Romney, we're told, is a "terrible, terrible date" who would be "abusive to the busboy" and grow petulant is you didn't order what he urged you to try. "I would sooner go out with Gilbert Gottfried," she insisted. As if a feminist who sizes you up as a creep from afar is a dream date? It was a rant, and it wasn't funny -- unless you're a Romney-hater:
Gene: The big issues were abortion and contraceptives.
Gina: That was the public face of the big issue. The real big issue is that Mitt Romney is a terrible, terrible date, and single women, who are forced into the perpetual ghastly state of potential date appraisal, sensed that immediately.
Gene: He is rich, handsome and genteel!
Gina: Yep, he is the guy your mom sets you up with. He looks fine on paper. And he cleans up real good. When he’s wearing a tux, no one would mistake him for a waiter. And he’s solid. You’ll never get called up in the middle of the night because he’s drunk. So, yeah, Ma approves. And you go out with him, and then you have to spend an agonizing hour trying to explain to her why it didn’t work and never will, and she is disappointed in you, and you cry. I would sooner go out with Gilbert Gottfried.

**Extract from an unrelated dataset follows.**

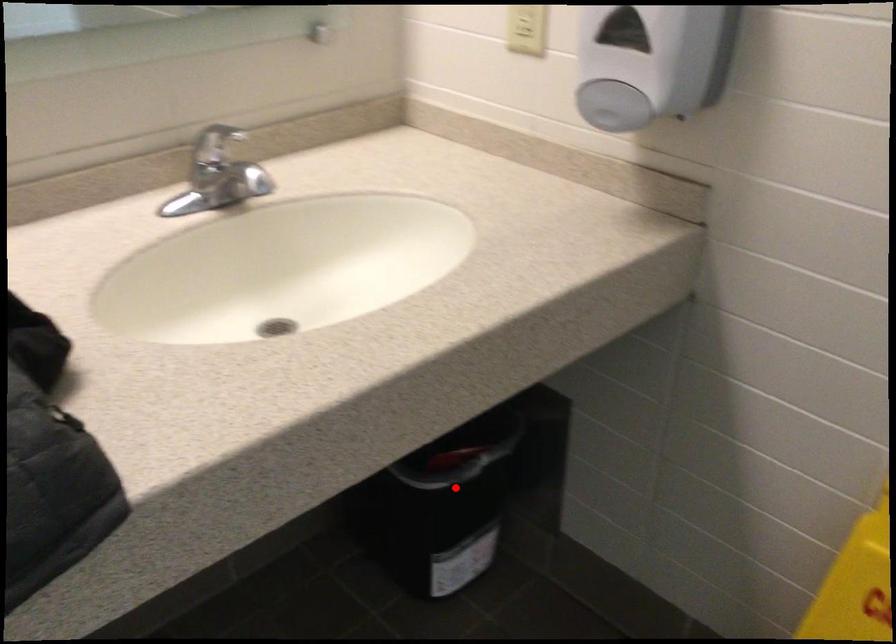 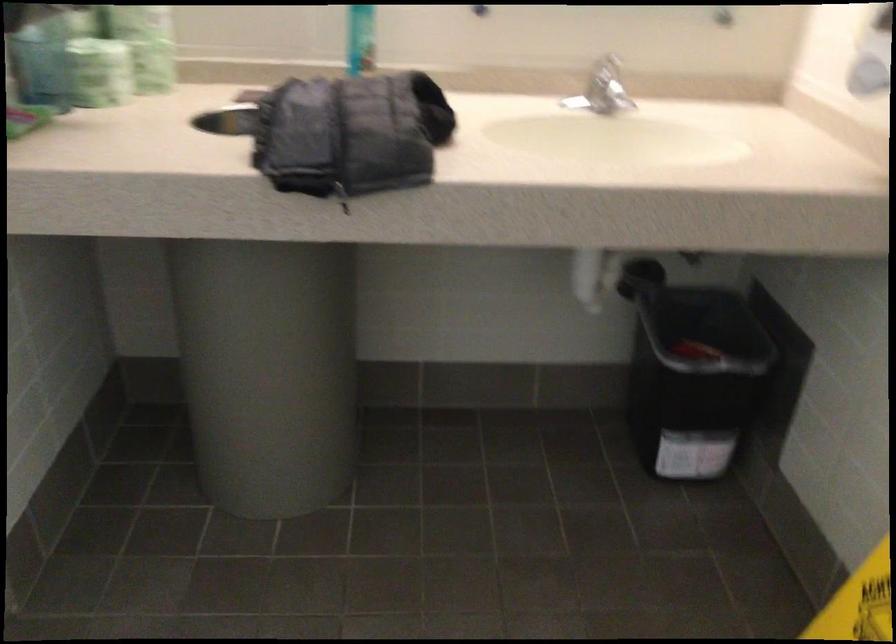 Question: I am providing you with two images of the same scene from different viewpoints. Image1 has a red point marked. In image2, the corresponding 3D location appears at what relative position? Reply with the corresponding letter.

Choices:
 (A) Closer
 (B) Farther

Answer: (B)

Gina: Danny DeVito. Alan Greenspan. Flounder, from “Animal House.” Marcus Bachmann, Michele’s verrry suspiciously gay-hating husband, who at least would dance with me. I would sooner go out with Mr. Dithers, Dagwood’s boss. I’d sooner work for Mr. Dithers.
Gene: He kicks people in the rump!
Gina: At least he’s in touch with his emotions. I’d take him over Romney in the conference room and the bedroom. All you had to do was watch Romney discussing “binders full of women,” and you understood, intuitively, where women stood with him: We’re a category of thing to be held in containers and accessed when needed, roughly the same as pistachio nuts or lock washers. Romney is the guy who takes you out to his club, because he’s comfortable there. Then he either orders for you or tells you what’s good and then gets petulant if you don’t order it, because he’s already TOLD you what’s good, and it’s the chateaubriand, it is NOT the pasta primavera. He’ll be chummy with the maitre d’ — he respects status — but abusive to the busboy. With you, he’ll be extremely chivalrous. He will pull out your chair. He will elaborately walk to the passenger side door, open it, seat you and close the door before getting behind the wheel, even if time is short.

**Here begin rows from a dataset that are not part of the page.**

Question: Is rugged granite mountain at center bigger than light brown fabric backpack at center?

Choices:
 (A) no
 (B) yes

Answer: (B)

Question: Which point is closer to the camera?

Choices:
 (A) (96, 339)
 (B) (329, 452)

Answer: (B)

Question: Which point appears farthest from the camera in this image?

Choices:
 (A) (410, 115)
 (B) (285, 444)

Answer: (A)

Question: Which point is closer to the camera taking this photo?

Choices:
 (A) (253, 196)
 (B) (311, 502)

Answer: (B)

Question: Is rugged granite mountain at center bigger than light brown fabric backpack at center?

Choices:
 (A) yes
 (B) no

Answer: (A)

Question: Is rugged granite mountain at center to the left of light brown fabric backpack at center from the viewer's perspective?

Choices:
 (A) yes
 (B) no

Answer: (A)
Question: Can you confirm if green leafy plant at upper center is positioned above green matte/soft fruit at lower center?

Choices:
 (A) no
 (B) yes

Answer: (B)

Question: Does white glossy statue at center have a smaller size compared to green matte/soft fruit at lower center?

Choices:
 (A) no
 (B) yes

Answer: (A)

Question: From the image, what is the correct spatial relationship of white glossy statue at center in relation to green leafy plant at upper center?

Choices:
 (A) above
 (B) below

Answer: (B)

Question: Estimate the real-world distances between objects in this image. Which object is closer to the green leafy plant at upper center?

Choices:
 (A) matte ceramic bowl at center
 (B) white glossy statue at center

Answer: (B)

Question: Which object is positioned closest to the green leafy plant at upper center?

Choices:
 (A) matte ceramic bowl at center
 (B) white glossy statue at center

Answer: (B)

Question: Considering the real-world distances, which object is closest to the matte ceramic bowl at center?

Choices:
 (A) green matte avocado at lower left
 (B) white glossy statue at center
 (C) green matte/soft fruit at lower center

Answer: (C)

Gene: What’s wrong with good manners?
Gina: Nothing, but chivalry is the opposite of good manners. It’s infantilizing. It’s contempt masquerading as politeness. The chivalrous guy is establishing roles; he is the protector, you are Limoges [porcelain]. Your job is to let him be masterful. In my experience, when you are standing on a pedestal, there’s not much room to move around. That’s by design.
Apparently, Gina prefers dates who treat her like dirt, perhaps leave her behind to hail a cab ride home. The column ends with her joke [?] that single women voters' dream date in 2016 will be "Elizabeth Warren."
Weingarten was one of those jokesters who simply could not locate anything mock-able about Obama. When conservatives complained in September when he ripped Romney in a column titled "The returns of the zombie," he wrote a column mocking the conservatives who wanted to get at Obama's college transcripts (the way the Post published a story on Mitt's alleged high-school haircut bullying.)
In the original column, Gene imagined what Romney was hiding in his undisclosed tax returns, like: “He owns an orphanage full of children with the same organ-tissue types of all his family members.” And: “His household staff includes a jester, a food taster and, for Ann, a lady-in-waiting. He deducts the cost of whips for flogging the servants.”
This is as close as Weingarten came to an equal-time Obama joke in 2012 in remembering the elections of his lifetime:
2008, Obama vs. McCain. In this election, America broke a barrier once thought insurmountable, as people from all walks of life transcended their differences and came together to elect a president who has dunked a basketball.